According to the city, Montana's current recycling rate of 22 percent is well below the national average of 35 percent. Anecdotal evidence suggests that Missoula's recycling rate sits below the state average.

That's more than a black eye for a community that prides itself on environmental values and finding progressive solutions to today's challenges. As much as 50 percent of what ends up in the Missoula landfill could be recycled, though only 4,000 of Republic's 18,000 garbage customers subscribe to the recycling program.

The recycling efforts may be even less among non-garbage customers.

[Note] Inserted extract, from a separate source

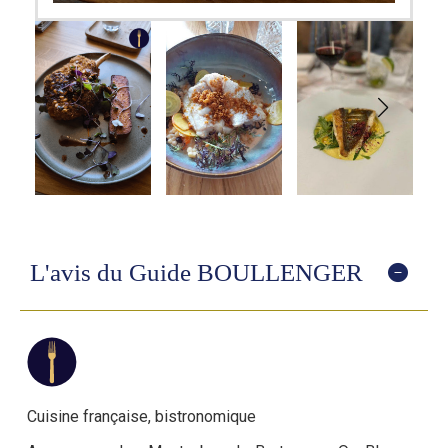
L'avis du Guide BOULLENGER
Cuisine française, bistronomique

“One of the biggest challenges in a subscriber-only community is, you'll often never achieve anything greater than 30 percent,” said Bradshaw. “That's a conversation that needs to take place at the city level – how do we move beyond 30 percent? If we really do want to achieve Zero by 50, we're going to have make some community decisions about how we want to recycle.”

Republic estimates that glass constitutes less than 5 percent of what ends up in the landfill. In Montana, there is no market for glass recycling, though a “responsible glass tax” is something that could be considered.

However, “green waste” represents 30 percent of the waste stream, and it can be recycled. That includes yard trimmings, untreated wood waste and food scraps, including coffee and tea bags. Reducing that, along with plastics and metals, could have an immediate impact on the waste stream.

Other items, such as plastics, face a bigger challenge. China – long the world's dumping ground for all things plastic – has cracked down on the import of plastic trash. That served as a signal for wealthy nations, excluding the U.S., to increase recycling and cut down on non-essential products, like plastic straws.

Some companies, including Coca-Cola, Nestle and Danon, are taking steps to increase plastic recycling, or shift to biodegradable packaging. Even Kenya has banned plastic bags.

For now, Republic still accepts plastic in its recycling program, though its future may be doubt.

“ A year ago, someone would have paid me for that commodity, but right now I'm paying them,” said Bradshaw. “That's not a sustainable, long-term business model, but it is part of our overall commitment to the environment. We're watching it.”

Despite the challenges and some obvious and immediate solutions, Keeney has seen progress. While much of what ends up in the landfill could be recycled, it's still less than what it was 15 years ago.

That, in a small way, shows progress, though it's less than ideal.

“Back in the day when a truck would dump, you could hear it dumping with all the stuff falling out,” Keeney said. “You could hear the glass, the cans tinging. Now, you just don't hear that waste stream coming out of the trucks. It's one of the things you pick up on.”